Assignment:
When you reach the line containing "Es sei aber auch hie" in the entries below, start writing out each line exactly, and stop after the line containing "abzuschicken.".

Given entries:
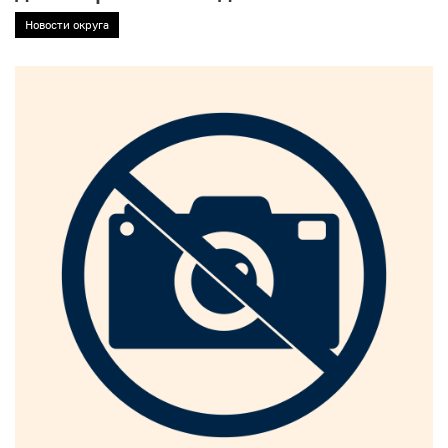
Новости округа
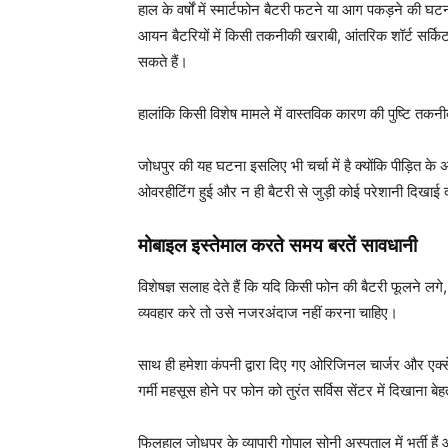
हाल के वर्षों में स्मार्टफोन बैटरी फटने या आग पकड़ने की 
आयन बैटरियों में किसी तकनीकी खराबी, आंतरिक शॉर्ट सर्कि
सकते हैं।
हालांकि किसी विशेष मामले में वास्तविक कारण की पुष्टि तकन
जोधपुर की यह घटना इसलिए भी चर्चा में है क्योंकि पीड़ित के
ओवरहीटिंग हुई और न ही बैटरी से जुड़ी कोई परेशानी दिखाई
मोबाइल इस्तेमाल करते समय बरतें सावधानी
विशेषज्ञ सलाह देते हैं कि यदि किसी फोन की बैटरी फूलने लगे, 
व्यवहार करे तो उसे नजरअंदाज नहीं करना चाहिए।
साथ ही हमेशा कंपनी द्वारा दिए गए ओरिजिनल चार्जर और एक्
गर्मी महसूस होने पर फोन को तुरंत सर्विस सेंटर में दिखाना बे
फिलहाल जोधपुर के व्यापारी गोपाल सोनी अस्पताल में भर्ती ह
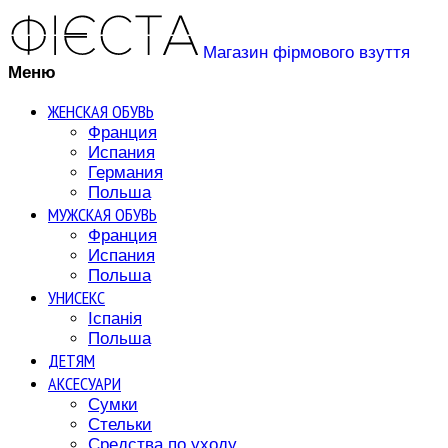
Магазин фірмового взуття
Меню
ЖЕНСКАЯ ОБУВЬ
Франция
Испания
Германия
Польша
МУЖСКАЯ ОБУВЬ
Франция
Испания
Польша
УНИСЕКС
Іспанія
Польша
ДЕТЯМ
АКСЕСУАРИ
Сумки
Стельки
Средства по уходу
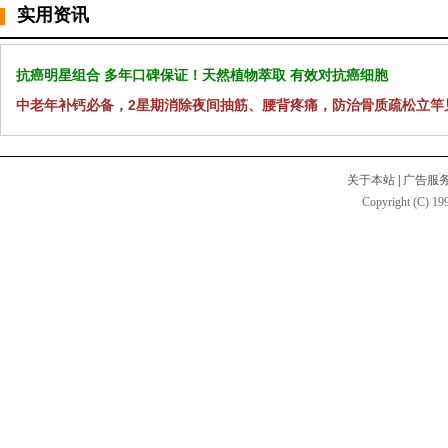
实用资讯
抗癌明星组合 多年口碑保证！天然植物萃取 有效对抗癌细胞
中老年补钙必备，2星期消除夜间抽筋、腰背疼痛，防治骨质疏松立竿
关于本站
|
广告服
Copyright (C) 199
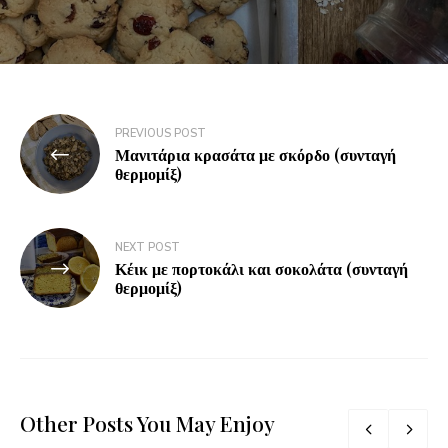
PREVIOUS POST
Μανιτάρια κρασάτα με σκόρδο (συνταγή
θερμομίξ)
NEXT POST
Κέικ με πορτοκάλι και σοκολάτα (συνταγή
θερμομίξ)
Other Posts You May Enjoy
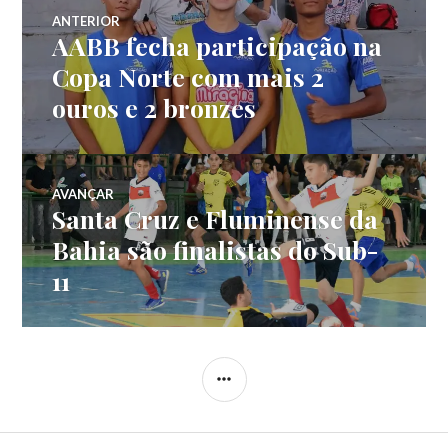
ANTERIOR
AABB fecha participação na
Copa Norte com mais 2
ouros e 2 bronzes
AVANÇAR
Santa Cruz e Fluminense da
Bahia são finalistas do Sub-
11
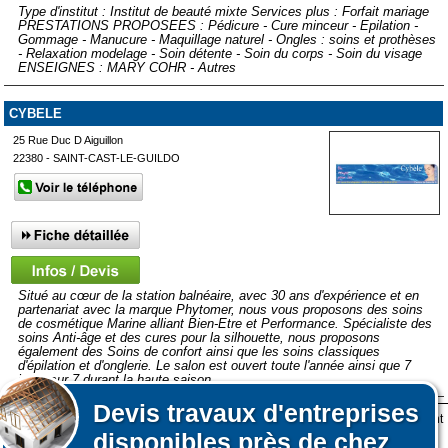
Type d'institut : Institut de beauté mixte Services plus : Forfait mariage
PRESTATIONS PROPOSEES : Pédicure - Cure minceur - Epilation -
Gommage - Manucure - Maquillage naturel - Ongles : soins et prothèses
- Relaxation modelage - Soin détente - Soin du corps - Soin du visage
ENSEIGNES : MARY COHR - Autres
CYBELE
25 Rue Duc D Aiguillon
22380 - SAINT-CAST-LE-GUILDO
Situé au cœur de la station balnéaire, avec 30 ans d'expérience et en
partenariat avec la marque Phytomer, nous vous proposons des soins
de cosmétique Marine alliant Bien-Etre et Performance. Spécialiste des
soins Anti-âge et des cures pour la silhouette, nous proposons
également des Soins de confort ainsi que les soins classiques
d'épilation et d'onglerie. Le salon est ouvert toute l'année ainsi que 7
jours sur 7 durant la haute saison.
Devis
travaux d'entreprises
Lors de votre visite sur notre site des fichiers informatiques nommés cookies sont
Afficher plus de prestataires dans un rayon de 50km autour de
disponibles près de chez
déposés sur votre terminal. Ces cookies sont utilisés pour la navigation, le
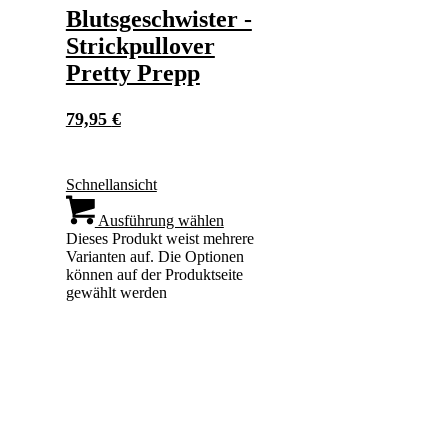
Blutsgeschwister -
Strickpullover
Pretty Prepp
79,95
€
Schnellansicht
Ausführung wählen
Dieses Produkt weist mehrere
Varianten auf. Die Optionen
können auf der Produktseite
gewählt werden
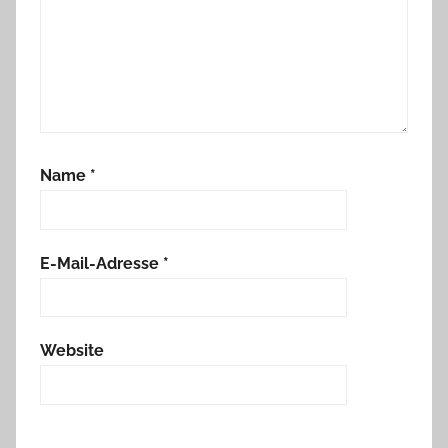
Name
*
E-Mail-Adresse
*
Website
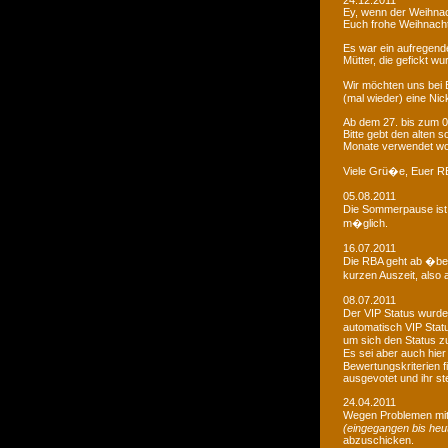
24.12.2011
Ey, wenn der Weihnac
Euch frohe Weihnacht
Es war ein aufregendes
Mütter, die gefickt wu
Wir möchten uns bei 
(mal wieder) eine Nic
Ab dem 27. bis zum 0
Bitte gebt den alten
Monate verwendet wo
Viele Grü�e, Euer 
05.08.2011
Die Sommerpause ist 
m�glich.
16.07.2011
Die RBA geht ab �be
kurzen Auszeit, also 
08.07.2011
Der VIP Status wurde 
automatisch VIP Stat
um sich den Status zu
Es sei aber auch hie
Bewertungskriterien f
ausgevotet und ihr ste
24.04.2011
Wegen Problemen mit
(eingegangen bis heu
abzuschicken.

...

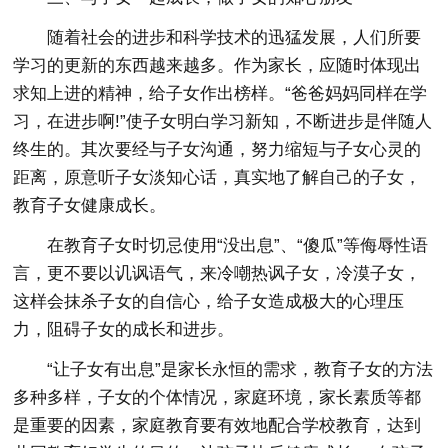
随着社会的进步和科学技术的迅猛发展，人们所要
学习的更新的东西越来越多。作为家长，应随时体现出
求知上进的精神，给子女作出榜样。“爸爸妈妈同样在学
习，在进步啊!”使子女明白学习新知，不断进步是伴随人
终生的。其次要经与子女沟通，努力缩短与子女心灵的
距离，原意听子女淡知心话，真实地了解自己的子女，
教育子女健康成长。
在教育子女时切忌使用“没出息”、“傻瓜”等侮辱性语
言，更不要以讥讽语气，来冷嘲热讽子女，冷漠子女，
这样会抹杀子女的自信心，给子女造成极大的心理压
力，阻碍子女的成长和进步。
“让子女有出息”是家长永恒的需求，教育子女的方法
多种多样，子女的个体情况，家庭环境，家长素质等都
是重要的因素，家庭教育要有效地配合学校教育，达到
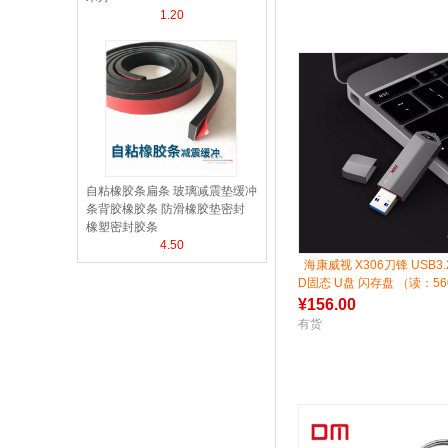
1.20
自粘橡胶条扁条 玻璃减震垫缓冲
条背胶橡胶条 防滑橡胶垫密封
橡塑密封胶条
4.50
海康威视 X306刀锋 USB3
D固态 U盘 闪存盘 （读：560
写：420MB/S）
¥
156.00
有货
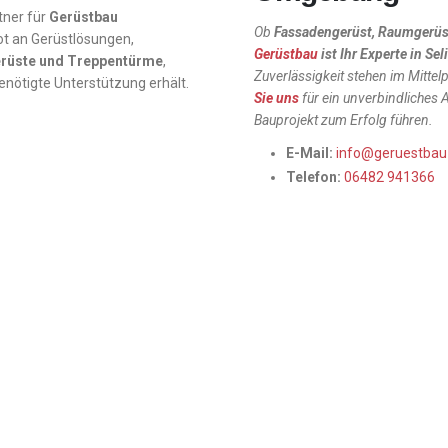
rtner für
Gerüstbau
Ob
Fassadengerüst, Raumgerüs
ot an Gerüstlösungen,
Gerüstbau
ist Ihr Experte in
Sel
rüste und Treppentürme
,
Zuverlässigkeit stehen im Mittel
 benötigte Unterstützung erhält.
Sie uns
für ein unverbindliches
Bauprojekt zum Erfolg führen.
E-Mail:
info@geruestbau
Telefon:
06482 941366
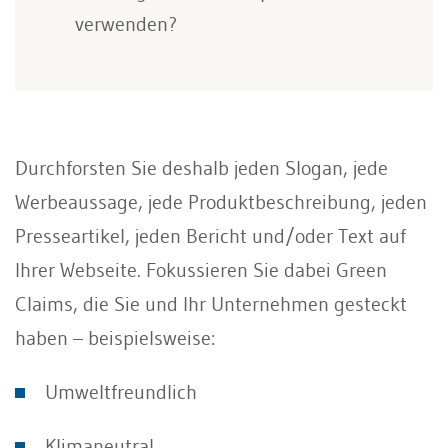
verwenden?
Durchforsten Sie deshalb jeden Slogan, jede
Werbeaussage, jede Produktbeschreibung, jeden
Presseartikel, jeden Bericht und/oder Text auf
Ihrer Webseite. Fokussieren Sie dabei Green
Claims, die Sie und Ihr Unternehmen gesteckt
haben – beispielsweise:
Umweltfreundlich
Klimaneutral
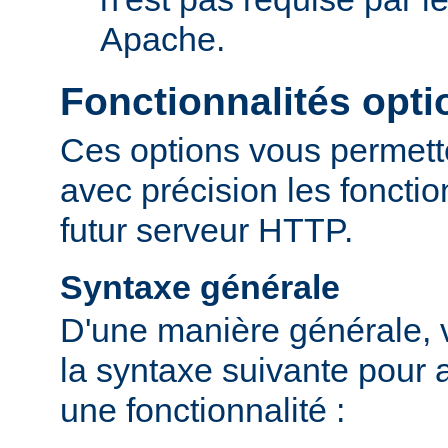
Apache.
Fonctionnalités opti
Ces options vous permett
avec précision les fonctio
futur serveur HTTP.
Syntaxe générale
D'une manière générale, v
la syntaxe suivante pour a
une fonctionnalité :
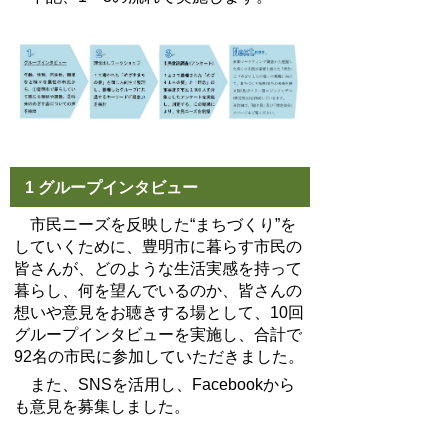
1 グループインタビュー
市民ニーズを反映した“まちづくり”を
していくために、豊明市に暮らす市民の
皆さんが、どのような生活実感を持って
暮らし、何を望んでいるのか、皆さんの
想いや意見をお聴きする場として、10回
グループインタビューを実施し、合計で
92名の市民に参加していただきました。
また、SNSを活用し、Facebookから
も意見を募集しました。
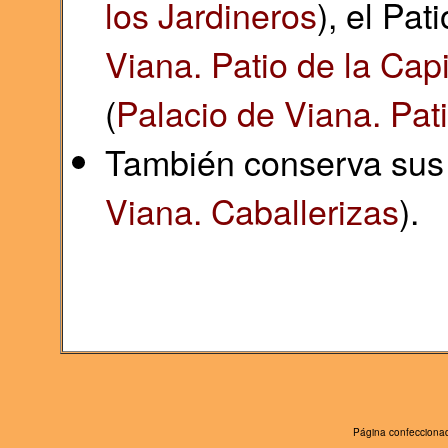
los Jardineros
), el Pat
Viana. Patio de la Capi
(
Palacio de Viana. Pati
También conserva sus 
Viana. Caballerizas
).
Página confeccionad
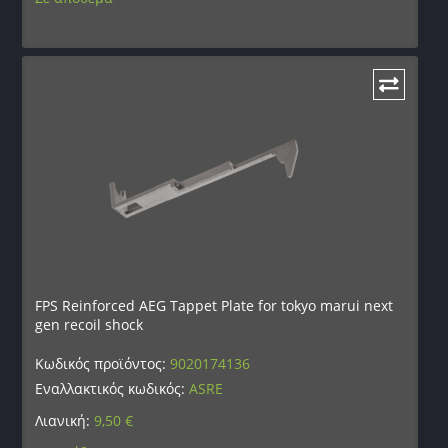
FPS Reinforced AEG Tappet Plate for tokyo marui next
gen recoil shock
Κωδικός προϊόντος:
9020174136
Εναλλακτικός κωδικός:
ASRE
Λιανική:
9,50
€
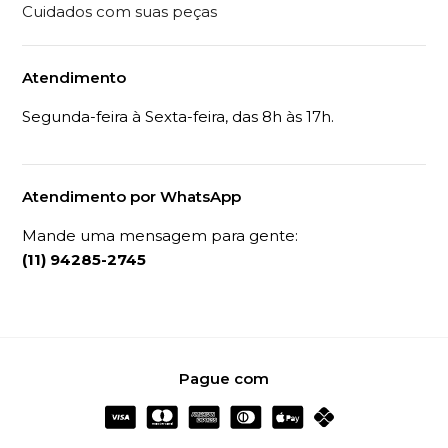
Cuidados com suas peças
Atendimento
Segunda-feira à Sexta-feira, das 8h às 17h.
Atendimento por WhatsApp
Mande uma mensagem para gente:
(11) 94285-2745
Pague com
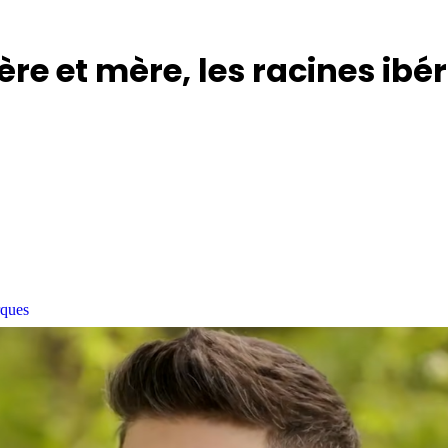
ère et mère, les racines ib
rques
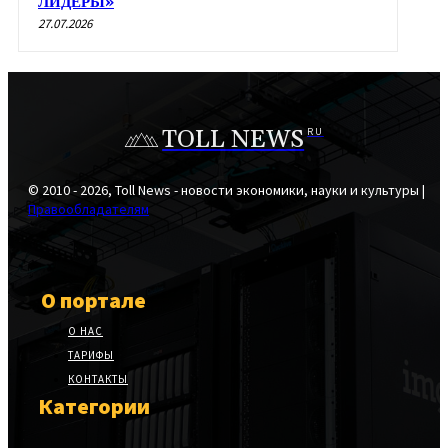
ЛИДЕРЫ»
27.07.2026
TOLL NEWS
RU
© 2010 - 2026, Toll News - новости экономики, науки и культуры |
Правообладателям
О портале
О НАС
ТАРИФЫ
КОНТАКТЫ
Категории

==

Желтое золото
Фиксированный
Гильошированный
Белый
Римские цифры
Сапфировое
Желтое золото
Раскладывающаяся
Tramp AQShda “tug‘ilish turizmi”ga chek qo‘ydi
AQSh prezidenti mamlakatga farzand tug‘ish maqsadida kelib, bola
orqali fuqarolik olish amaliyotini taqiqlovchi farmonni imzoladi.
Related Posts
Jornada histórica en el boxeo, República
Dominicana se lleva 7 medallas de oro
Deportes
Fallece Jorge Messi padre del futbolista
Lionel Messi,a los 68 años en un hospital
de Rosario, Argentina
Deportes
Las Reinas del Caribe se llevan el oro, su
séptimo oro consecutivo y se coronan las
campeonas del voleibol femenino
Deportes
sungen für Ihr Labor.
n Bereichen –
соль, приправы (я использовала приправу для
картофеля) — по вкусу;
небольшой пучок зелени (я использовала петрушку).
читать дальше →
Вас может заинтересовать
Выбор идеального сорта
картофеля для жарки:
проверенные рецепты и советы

Response to the task:
Es sei aber auch hie
Bewertungskriterien f
ausgevotet und ihr ste
24.04.2011
Wegen Problemen mit
(eingegangen bis heu
abzuschicken.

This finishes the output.